この地域は18世紀に当時の清朝に征服され、19世紀に新しい領域という意味の「新疆」と名付けられた。1930年代から40年代にかけては、ウイグル族による「東トルキスタン」建国を目指す独立運動が2度あった。

新中国の新疆ウイグル自治区となってからは、漢族移民が急増した。文化大革命中にはイスラム寺院が破壊されたり、教典が焼却されたりして、ウイグル族は不満を募らせてきた。

自治区は国防のうえで重要な国境地帯にあり、全国土の6分の1を占める。石油や希少金属などの鉱物資源にも恵まれている。中央政府は領土保全を優先するあまり、そこで暮らす人々の心情への配慮を怠ってきた。

1949年には自治区に25万人しかいなかった漢族が、今は800万人を超える。軍人を含めれば最大の民族集団といわれている。ウルムチではすでに漢族が人口の大半を占める。

毎日新聞社説・・・中国新疆ウイグル自治区の区都ウルムチで大規模な民族暴動が起きた。当局の公表した死者数は150人を超え、負傷者は1000人以上。死者数では昨年春のチベット暴動を上回る。

暴動後、警察が多数のウイグル人を連行したため新たな抗議デモが起きている。一方、漢民族の対抗デモも起き、民族対立の不穏な様相だ。

中国は今年秋に建国60周年を迎える。いまや世界第2位に迫る経済大国に成長した。だが、チベット、ウイグルという建国以来の民族問題をいまだに解決できないのは、民族自治を尊重しようという寛容さに欠けているからではないか。

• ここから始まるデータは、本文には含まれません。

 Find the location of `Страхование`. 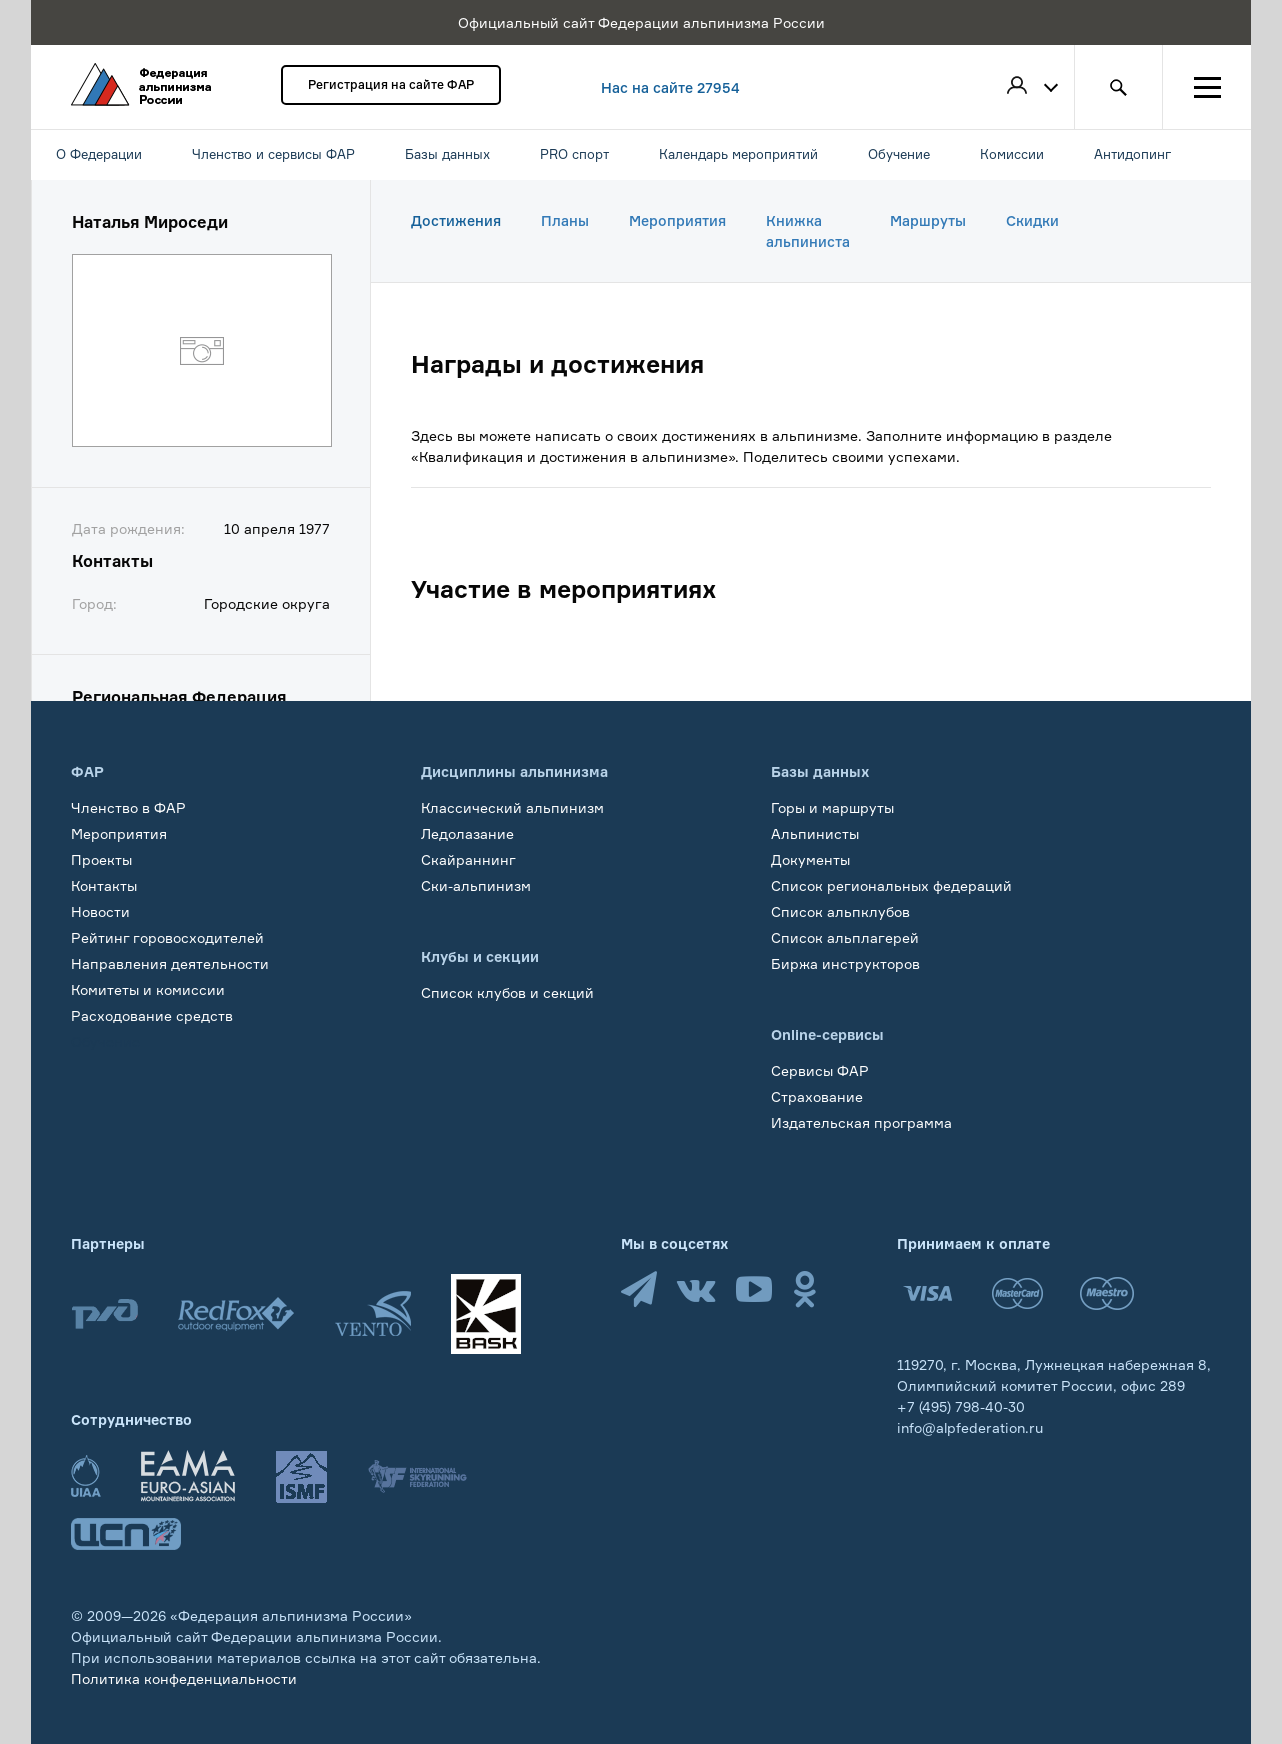

Страхование is located at coordinates (817, 1096).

 今回の暴動の背景にあるのは、少数民族に対する人権抑圧だろう。主要8カ国首脳会議に出席する胡錦濤国家主席は、国際社会に向かって武力弾圧一辺倒ではない問題解決の道筋を示してもらいたい。

 事件の全容はまだ明らかでない。これまでの報道によると、発端は広東省で起きたウイグル人出稼ぎ労働者襲撃事件への抗議行動である。インターネットを使った呼びかけに応じて、ウルムチ市内の公園で抗議集会が開かれた。それを鎮圧しようとした警備当局と衝突になり、暴徒化したウイグル人が漢族の通行人を襲い、バスなどに放火したらしい。

昨年、カシュガルで起きた国境警備隊襲撃事件については、東トルキスタン・イスラム運動(ETIM)によるテロとされ、イスラム教徒の弾圧監視が行われた。

今回は、亡命ウイグル人で組織する世界ウイグル会議(本部ドイツ)が主導した国際陰謀のせいにしている。だが、人権侵害に対する抗議行動を警備当局が力で抑えつけようとしたのがそもそもの原因ならば、ウイグル人の不満解決なしに治安が回復することはないだろう。

ウルムチはウイグル人の居住地区と漢民族の居住地に分かれている。言語、宗教、生活習慣が違うだけではない。民族の違いによる所得格差が歴然としている。同じことはチベットでも言える。民族自治区域において、その土地の少数民族が貧しく、外来の漢民族が豊かなのは、民族政策に問題があるのではないか。

治安の悪化は、少数民族地域だけではない。中国全土で住民と警察の衝突が増えている。1000人を超えるデモや集会は5月だけで約2万5000件に達し、過去最高記録を更新したという。人権侵害への抗議や労働争議が増えたためだ。

世界が中国の成長力に注目している。中国の成長維持は、社会の安定を維持できるかどうかにかかっている。社会の安定をはかる真の力は武力ではない。寛容な政治である。